What Happens to a Donor-Advised Fund When You Die?
After the death of the fund creator, there are essentially two choices: distribute the remaining funds to an approved charity or charities and close the account, or name the fund's successor. The successor can then make the necessary administrative decisions associated with it.
Many advisors settle this൩ questi💖on at the time the account is opened.
What Is the Charitable Limit for a Donor-Advised Fund?
The limit for deducting contributions to a donor-advised fund is 60% of your adjusted gross income (AGI). There is no tax benefit to any contributions exceeding that amount.
The Bottom Line
Co🌃ntributing to a donor-advised fund is one way to turbo-charge your impact on the ♒causes that are important to you.
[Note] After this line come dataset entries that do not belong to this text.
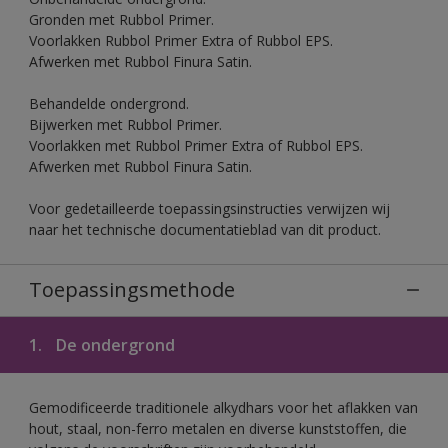
Gronden met Rubbol Primer.
Voorlakken Rubbol Primer Extra of Rubbol EPS.
Afwerken met Rubbol Finura Satin.
Behandelde ondergrond.
Bijwerken met Rubbol Primer.
Voorlakken met Rubbol Primer Extra of Rubbol EPS.
Afwerken met Rubbol Finura Satin.
Voor gedetailleerde toepassingsinstructies verwijzen wij
naar het technische documentatieblad van dit product.
Toepassingsmethode
1.
De ondergrond
Gemodificeerde traditionele alkydhars voor het aflakken van
hout, staal, non-ferro metalen en diverse kunststoffen, die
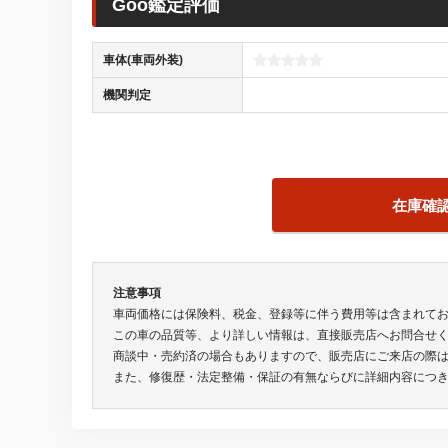
Goo鑑定評価
車体(車両外装)
機関判定
在庫確
注意事項
車両価格には保険料、税金、登録等に伴う費用等は含まれて
この車の品質等、より詳しい情報は、直接販売店へお問合せ
商談中・売約済の場合もありますので、販売店にご来店の際
また、修復歴・法定整備・保証の有無ならびに詳細内容につ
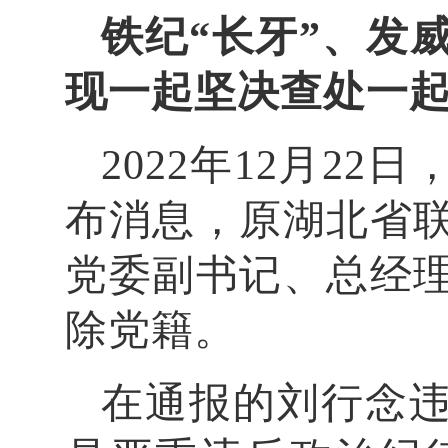
铁纪“长牙”、发
现一起坚决查处一
2022年12月2
布消息，原湖北省
党委副书记、总经
除党籍。
在通报的刘行念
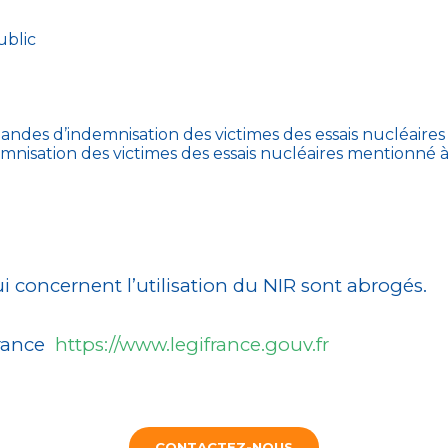
ublic
emandes d’indemnisation des victimes des essais nucléaires 
nisation des victimes des essais nucléaires mentionné à l’a
ui concernent l’utilisation du NIR sont abrogés.
france
https://www.legifrance.gouv.fr
CONTACTEZ-NOUS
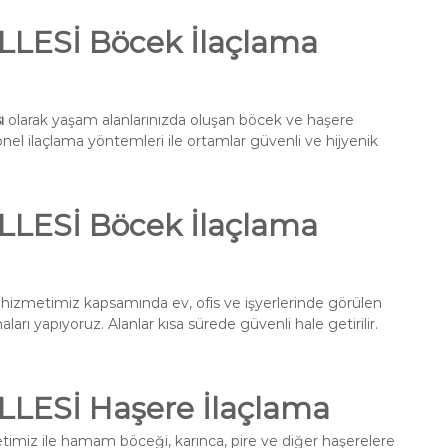
ESİ Böcek İlaçlama
ı
olarak yaşam alanlarınızda oluşan böcek ve haşere
onel ilaçlama yöntemleri ile ortamlar güvenli ve hijyenik
ESİ Böcek İlaçlama
hizmetimiz kapsamında ev, ofis ve işyerlerinde görülen
ları yapıyoruz. Alanlar kısa sürede güvenli hale getirilir.
ESİ Haşere İlaçlama
imiz ile hamam böceği, karınca, pire ve diğer haşerelere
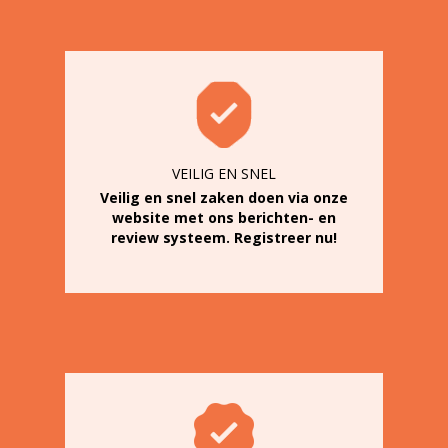
VEILIG EN SNEL
Veilig en snel zaken doen via onze
website met ons berichten- en
review systeem. Registreer nu!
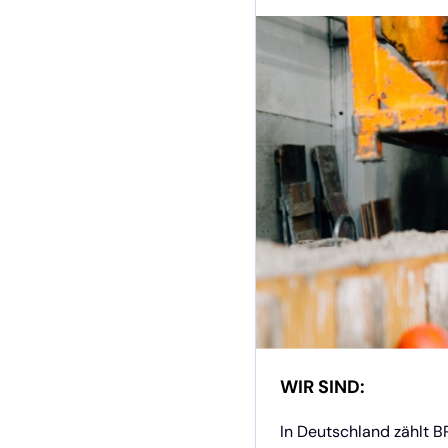
WIR SIND:
In Deutschland zählt 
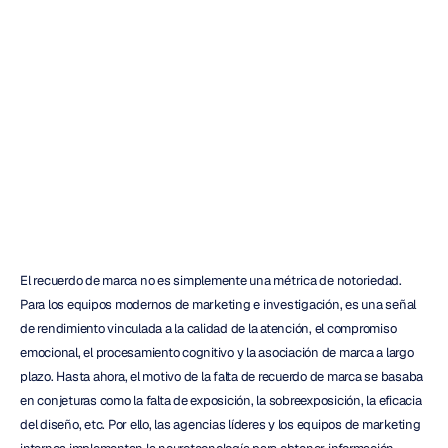
medir
la
memoria
y
el
compromiso
de
la
audiencia
H.B.
Duran
Actualizado
el
8
may
2026
El recuerdo de marca no es simplemente una métrica de notoriedad. 
Para los equipos modernos de marketing e investigación, es una señal 
de rendimiento vinculada a la calidad de la atención, el compromiso 
emocional, el procesamiento cognitivo y la asociación de marca a largo 
plazo. Hasta ahora, el motivo de la falta de recuerdo de marca se basaba 
en conjeturas como la falta de exposición, la sobreexposición, la eficacia 
del diseño, etc. Por ello, las agencias líderes y los equipos de marketing 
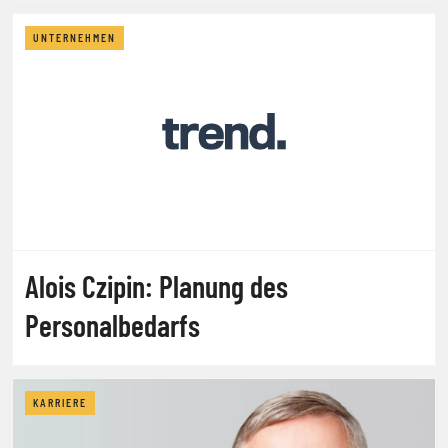
UNTERNEHMEN
Alois Czipin: Planung des
Personalbedarfs
KARRIERE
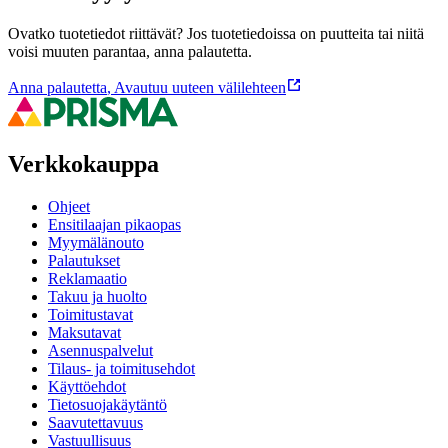
Ovatko tuotetiedot riittävät? Jos tuotetiedoissa on puutteita tai niitä
voisi muuten parantaa, anna palautetta.
Anna palautetta
,
Avautuu uuteen välilehteen
Verkkokauppa
Ohjeet
Ensitilaajan pikaopas
Myymälänouto
Palautukset
Reklamaatio
Takuu ja huolto
Toimitustavat
Maksutavat
Asennuspalvelut
Tilaus- ja toimitusehdot
Käyttöehdot
Tietosuojakäytäntö
Saavutettavuus
Vastuullisuus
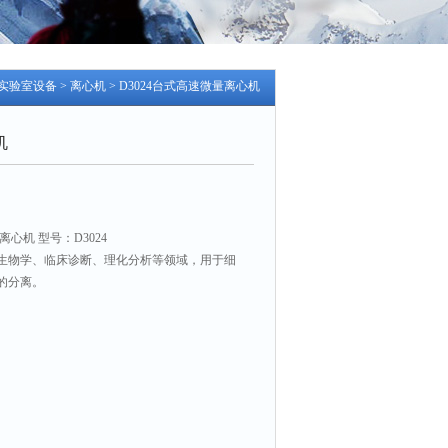
实验室设备
>
离心机
> D3024台式高速微量离心机
机
心机 型号：D3024
生物学、临床诊断、理化分析等领域，用于细
的分离。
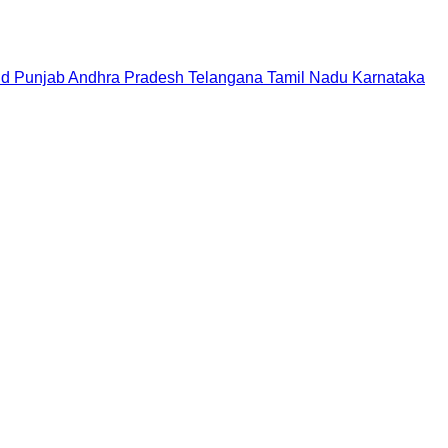
nd
Punjab
Andhra Pradesh
Telangana
Tamil Nadu
Karnataka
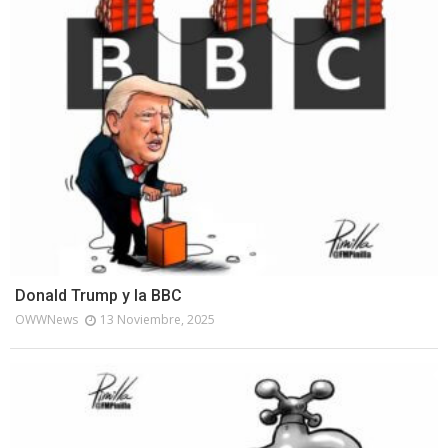
Donald Trump y la BBC
OWWNews
13 Noviembre, 2025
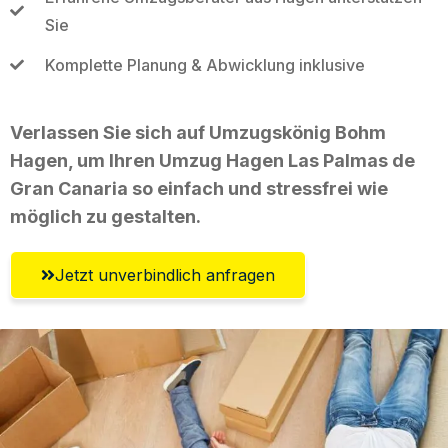
Sie
Komplette Planung & Abwicklung inklusive
Verlassen Sie sich auf Umzugskönig Bohm
Hagen, um Ihren Umzug Hagen Las Palmas de
Gran Canaria so einfach und stressfrei wie
möglich zu gestalten.
Jetzt unverbindlich anfragen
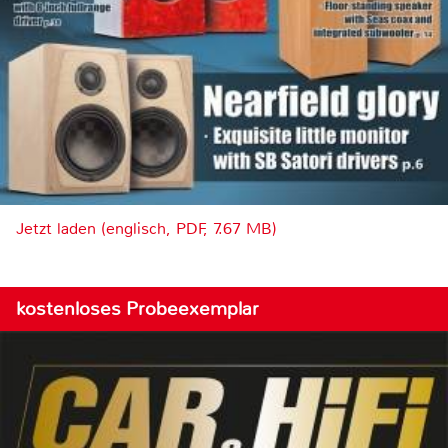
Jetzt laden (englisch, PDF, 7.67 MB)
kostenloses Probeexemplar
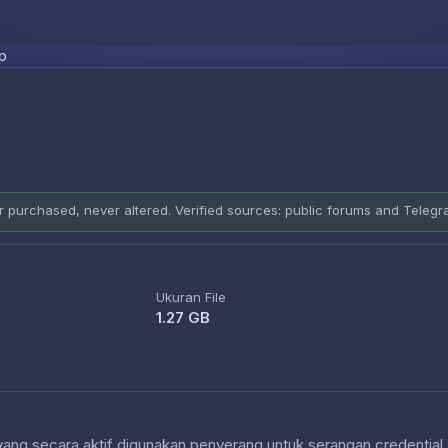
Skip to content
p
er purchased, never altered. Verified sources: public forums and Teleg
Ukuran File
1.27 GB
 yang secara aktif digunakan penyerang untuk serangan credential 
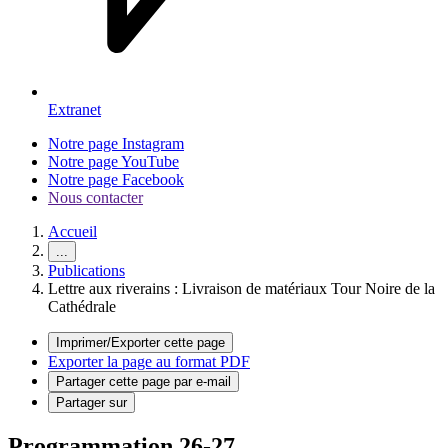
Extranet
Notre page Instagram
Notre page YouTube
Notre page Facebook
Nous contacter
Accueil
...
Publications
Lettre aux riverains : Livraison de matériaux Tour Noire de la
Cathédrale
Imprimer/Exporter cette page
Exporter la page au format PDF
Partager cette page par e-mail
Partager sur
Programmation 26-27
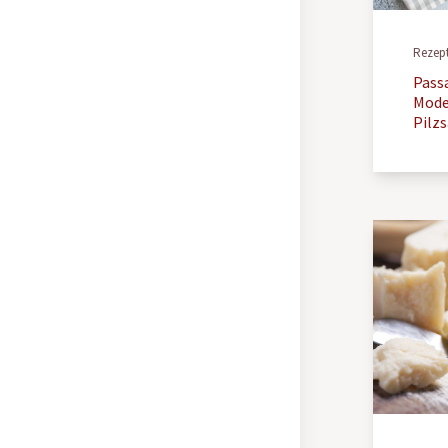
Rezep
Passa
Mode
Pilzs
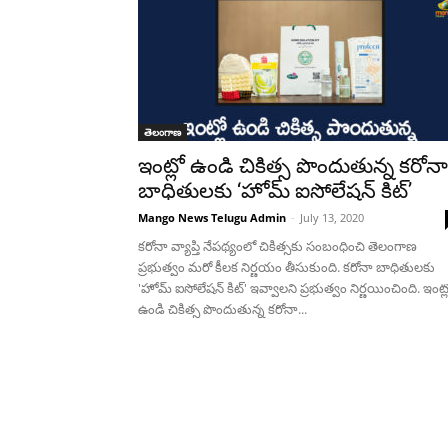
తెలంగాణ
ఇంట్లో ఉండి చికిత్స పొందుతున్న కరోనా
బాధితులకు ‘హోమ్ ఐసోలేషన్ కిట్’
Mango News Telugu Admin
-
July 13, 2020
కరోనా వ్యాప్తి నేపథ్యంలో చికిత్సకు సంబంధించి తెలంగాణ
ప్రభుత్వం మరో కీలక నిర్ణయం తీసుకుంది. కరోనా బాధితులకు
'హోమ్ ఐసోలేషన్ కిట్' ఇవ్వాలని ప్రభుత్వం నిర్ణయించింది. ఇంట్ల
ఉండి చికిత్స పొందుతున్న కరోనా...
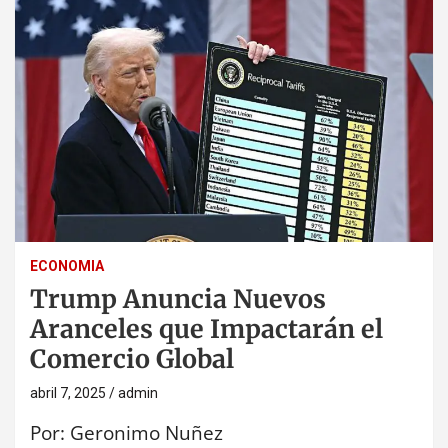
ECONOMIA
Trump Anuncia Nuevos
Aranceles que Impactarán el
Comercio Global
abril 7, 2025
admin
Por: Geronimo Nuñez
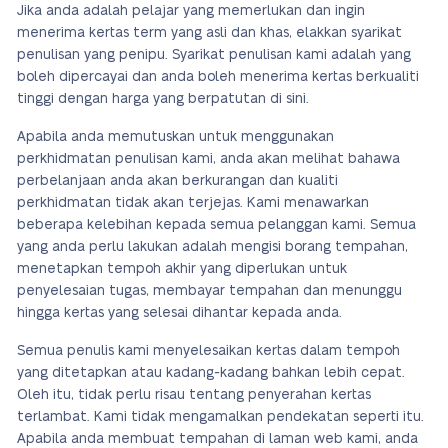
Jika anda adalah pelajar yang memerlukan dan ingin
menerima kertas term yang asli dan khas, elakkan syarikat
penulisan yang penipu. Syarikat penulisan kami adalah yang
boleh dipercayai dan anda boleh menerima kertas berkualiti
tinggi dengan harga yang berpatutan di sini.
Apabila anda memutuskan untuk menggunakan
perkhidmatan penulisan kami, anda akan melihat bahawa
perbelanjaan anda akan berkurangan dan kualiti
perkhidmatan tidak akan terjejas. Kami menawarkan
beberapa kelebihan kepada semua pelanggan kami. Semua
yang anda perlu lakukan adalah mengisi borang tempahan,
menetapkan tempoh akhir yang diperlukan untuk
penyelesaian tugas, membayar tempahan dan menunggu
hingga kertas yang selesai dihantar kepada anda.
Semua penulis kami menyelesaikan kertas dalam tempoh
yang ditetapkan atau kadang-kadang bahkan lebih cepat.
Oleh itu, tidak perlu risau tentang penyerahan kertas
terlambat. Kami tidak mengamalkan pendekatan seperti itu.
Apabila anda membuat tempahan di laman web kami, anda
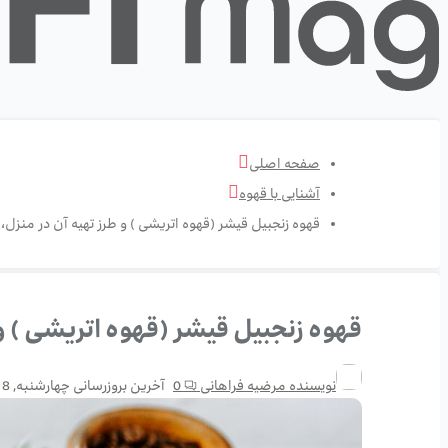
صفحه اصلی
آشنایی با قهوه
قهوه زنجبیل قیشر (قهوه اتریشی ) و طرز تهیه آن در منزل،
قهوه زنجبیل قیشر (قهوه اتریشی ) و 
نویسنده
مرضیه فراهانی
0
آخرین بروزرسانی
چهارشنبه, 8 جولای 20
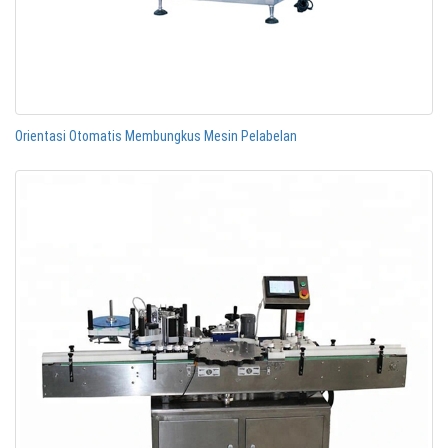
Orientasi Otomatis Membungkus Mesin Pelabelan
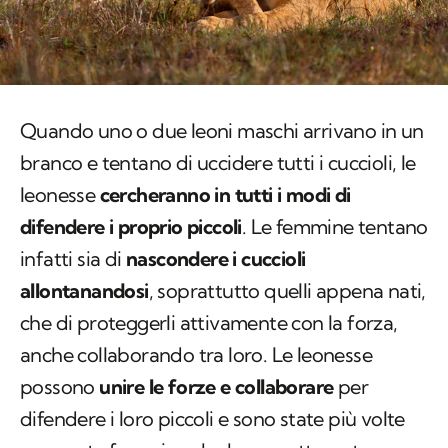
Quando uno o due leoni maschi arrivano in un
branco e tentano di uccidere tutti i cuccioli, le
leonesse
cercheranno in tutti i modi di
difendere i proprio piccoli
. Le femmine tentano
infatti sia di
nascondere i cuccioli
allontanandosi
, soprattutto quelli appena nati,
che di proteggerli attivamente con la forza,
anche collaborando tra loro. Le leonesse
possono
unire le forze e collaborare
per
difendere i loro piccoli e sono state più volte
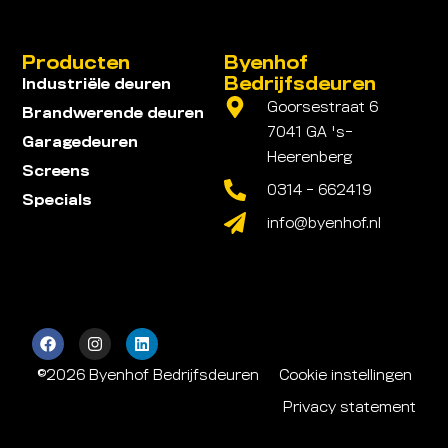
Producten
Byenhof
Bedrijfsdeuren
Industriële deuren
Goorsestraat 6
Brandwerende deuren
7041 GA 's-
Garagedeuren
Heerenberg
Screens
0314 - 662419
Specials
info@byenhof.nl
©2026 Byenhof Bedrijfsdeuren
Cookie instellingen
Privacy statement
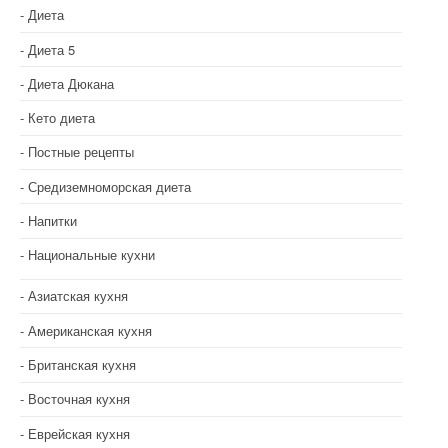
Диета
Диета 5
Диета Дюкана
Кето диета
Постные рецепты
Средиземноморская диета
Напитки
Национальные кухни
Азиатская кухня
Американская кухня
Британская кухня
Восточная кухня
Еврейская кухня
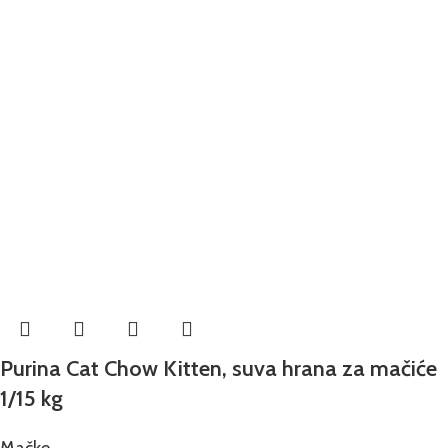
Purina Cat Chow Kitten, suva hrana za mačiće
1/15 kg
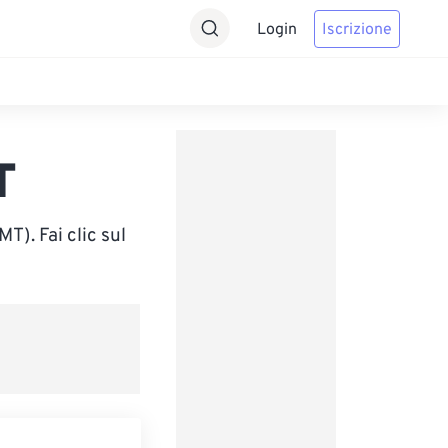
Login
Iscrizione
T
). Fai clic sul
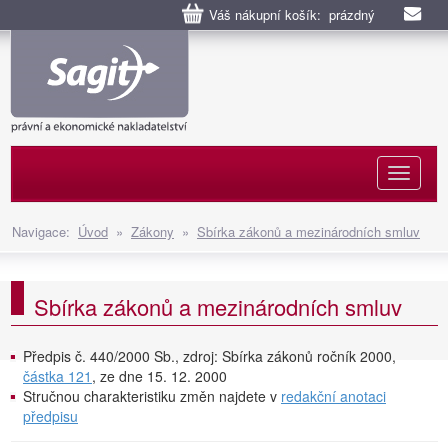
Váš nákupní košík: prázdný
Naviga
Navigace:
Úvod
»
Zákony
»
Sbírka zákonů a mezinárodních smluv
Sbírka zákonů a mezinárodních smluv
Předpis č. 440/2000 Sb., zdroj: Sbírka zákonů ročník 2000,
částka 121
, ze dne 15. 12. 2000
Stručnou charakteristiku změn najdete v
redakční anotaci
předpisu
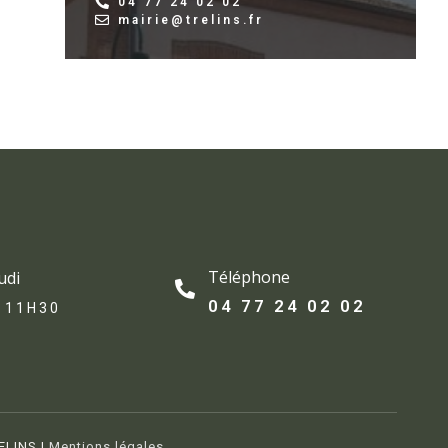
04 77 24 02 02
mairie@trelins.fr
Téléphone
udi
04 77 24 02 02
 11H30
ELINS |
Mentions légales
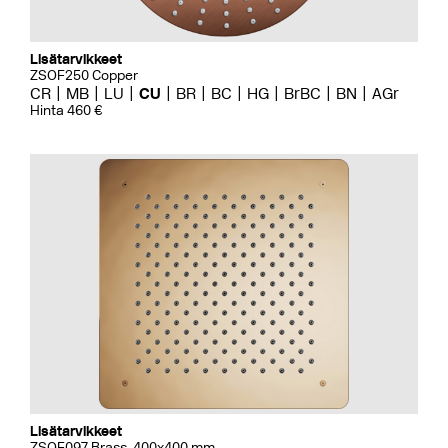
Lisätarvikkeet
ZSOF250 Copper
CR
MB
LU
CU
BR
BC
HG
BrBC
BN
AGr
Hinta 460 €
Lisätarvikkeet
ZSOF097 Brass, 400x400 mm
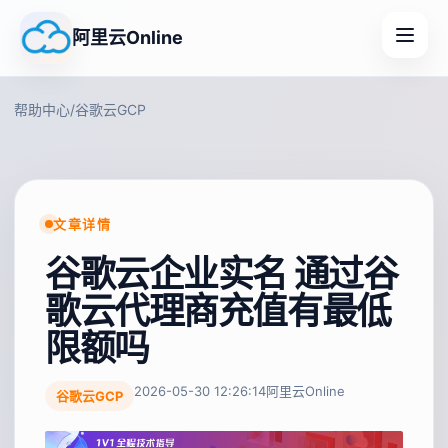
阿里云Online
帮助中心
/
谷歌云GCP
文章详情
谷歌云企业实名 通过谷
歌云代理商充值有最低
限额吗
2026-05-30 12:26:14
阿里云Online
谷歌云GCP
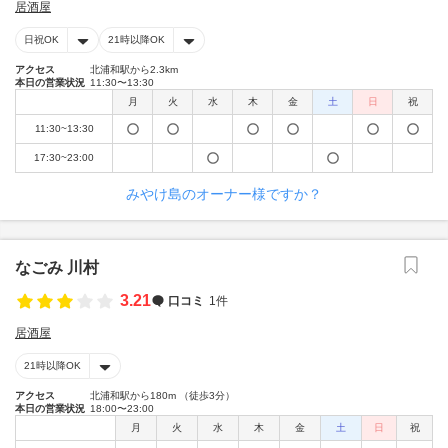
居酒屋
日祝OK
21時以降OK
アクセス
北浦和駅から2.3km
本日の営業状況
11:30〜13:30
月
火
水
木
金
土
日
祝
11:30~13:30
17:30~23:00
みやけ島のオーナー様ですか？
なごみ 川村
3.21
口コミ
1件
居酒屋
21時以降OK
アクセス
北浦和駅から180m （徒歩3分）
本日の営業状況
18:00〜23:00
月
火
水
木
金
土
日
祝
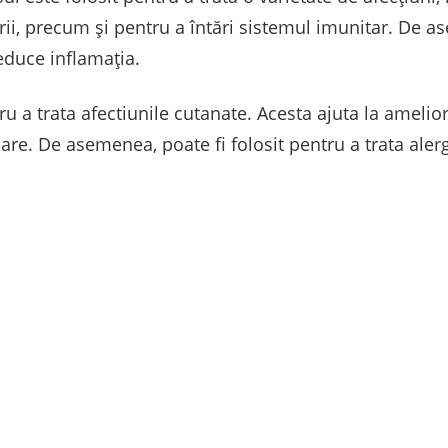
e gurii, precum şi pentru a întări sistemul imunitar. De 
educe inflamaţia.
ru a trata afectiunile cutanate. Acesta ajuta la ameliorar
e. De asemenea, poate fi folosit pentru a trata alergii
Your money will be combined with those of many others to fund those causes.
There also are plenty of tax benefits for the p🌊erson or family that is making the contrꦜibution.
Critics are concerned that donor-advised funds are "warehousing" the wealth of the super-rich. Instead of contributing directly to a worthy cause, they are contributing to a donor-advised fund. That gives them an immediate tax benefit but the money can stay in the fund indefinitely rather than being used for a charitable cause.